Every page is built from the official notification PDF of the issuing authority — Government of [State], Urban Development Department, or the relevant Municipal Corporation. We do not aggregate from blogs, third-party sites, or older repealed editions. Source URLs are visible at the top of each city page ("Download [Regulation] PDF" button). Last-reviewed dates are stamped per page; cities that have undergone an amendment since first publication are flagged.

Because regulations have legal weight (incorrect setbacks can lead to demolition orders or development permission denial), we mark each new city page as "Draft — pending human verification" until a registered architect or relevant authority practitioner has reviewed the values. Cities that have completed verification show no draft badge.

Frequently Asked Questions

6 common questions about this topic, answered by civil engineers.

Which Indian cities are covered?+

Ahmedabad is live today with full setback, height, and inter-building margin tables. The roadmap covers 14 more cities — Mumbai, Delhi, Bangalore, Chennai, Hyderabad, Pune, Kolkata, Surat, Jaipur, Lucknow, Nagpur, Indore, Bhopal, Vadodara — published in order of search demand. To request priority for a city, write to us on the WhatsApp channel.

Is this a replacement for ULB approval?+

No. This directory is a reference, not a legal authority. Building approvals must come from the local urban body (AMC, MCGM, BBMP, DDA, etc.) following formal application procedures. Use this resource for feasibility studies, plot purchase decisions, and pre-design checks. Always verify final values with a licensed architect and the issuing ULB before applying for development permission or starting construction.

How often is the data updated?+

Each city page carries a 'last reviewed' date. We track amendments to source regulations via the issuing authority's public notification page and update the data file when a corrigendum or amendment is gazetted. Major regulation revisions (e.g. CGDCR 2017 → CGDCR 20XX when issued) trigger a full re-extraction. We do not push silent updates — every change is dated and logged in the source citation block of the relevant city page.

Why are setbacks different for residential vs apartment in the same city?+

Most Indian DCRs split setback rules by use category. Single-family and two-family dwellings (often called Dwelling-1 and Dwelling-2, DW1/DW2) get setbacks based on plot size — small urban plots get smaller margins to preserve buildable area. Apartments, mixed-use, commercial, and institutional buildings get setbacks based on building height — the taller the building, the larger the side and rear margins, primarily for fire access and inter-building daylight. Industrial buildings have a separate, generally larger margin schedule for safety reasons.
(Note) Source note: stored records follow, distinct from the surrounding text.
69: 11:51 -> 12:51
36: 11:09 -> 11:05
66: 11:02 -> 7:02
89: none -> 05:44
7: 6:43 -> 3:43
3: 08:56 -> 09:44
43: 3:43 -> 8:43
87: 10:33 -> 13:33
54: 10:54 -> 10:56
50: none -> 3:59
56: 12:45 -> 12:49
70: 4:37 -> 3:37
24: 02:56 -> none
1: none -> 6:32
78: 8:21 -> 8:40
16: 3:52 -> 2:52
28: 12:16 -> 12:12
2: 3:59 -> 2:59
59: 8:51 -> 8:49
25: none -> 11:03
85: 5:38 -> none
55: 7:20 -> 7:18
Does the calculator work for corner plots?+

The calculator returns the standard front, side, and rear setbacks for a plot abutting one road. Corner plots that abut two or more roads must observe the front (road-side) margin on every abutting side — not just the primary road. This is uniform across Indian DCRs and reduces buildable area significantly on tight corner sites. For corner plot calculations, apply the front-setback value to each abutting road individually; side/rear margin then applies only to the remaining (non-road) plot boundaries.
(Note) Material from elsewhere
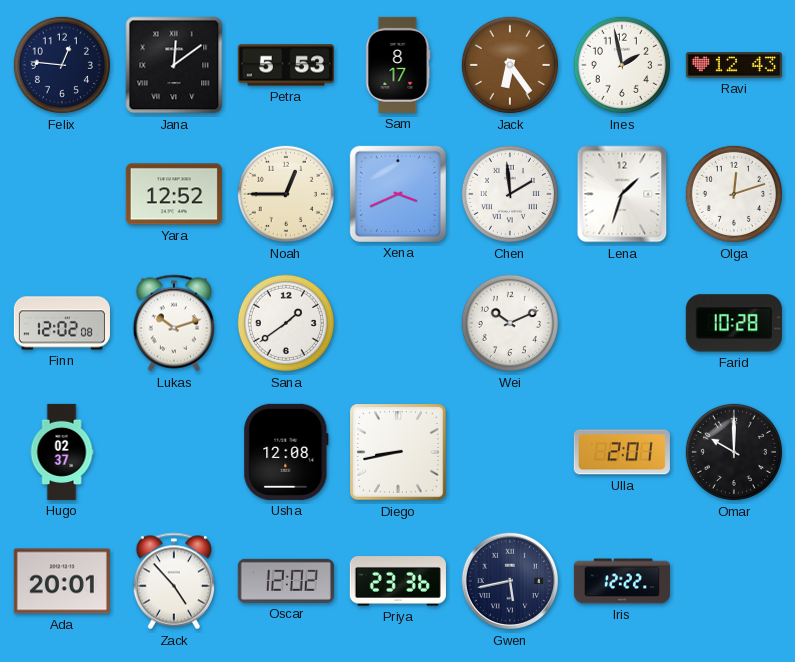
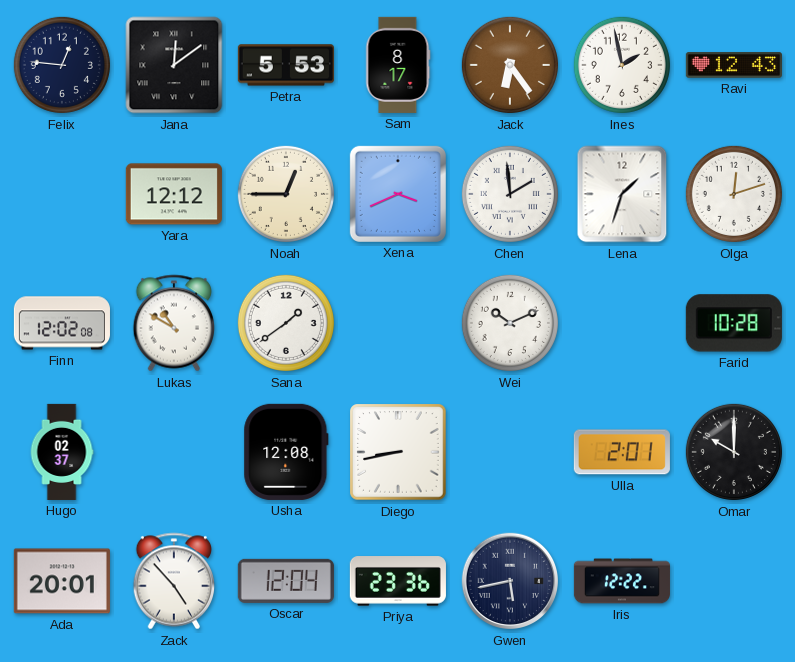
Yara: 12:52 -> 12:12
Lukas: 10:12 -> 10:50
Oscar: 12:02 -> 12:04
Can I download the official PDF directly?+

Yes. Every live city page has a 'Download [Regulation] PDF' button at the top that links to the official notification on the issuing authority's website (ahmedabadcity.gov.in, mumbaidp.mcgm.gov.in, etc.). InfraLens does not host these PDFs; we link directly to the source so you always get the current published version. If a source URL goes dead due to a portal redesign, write to us via the WhatsApp channel and we'll find the new mirror.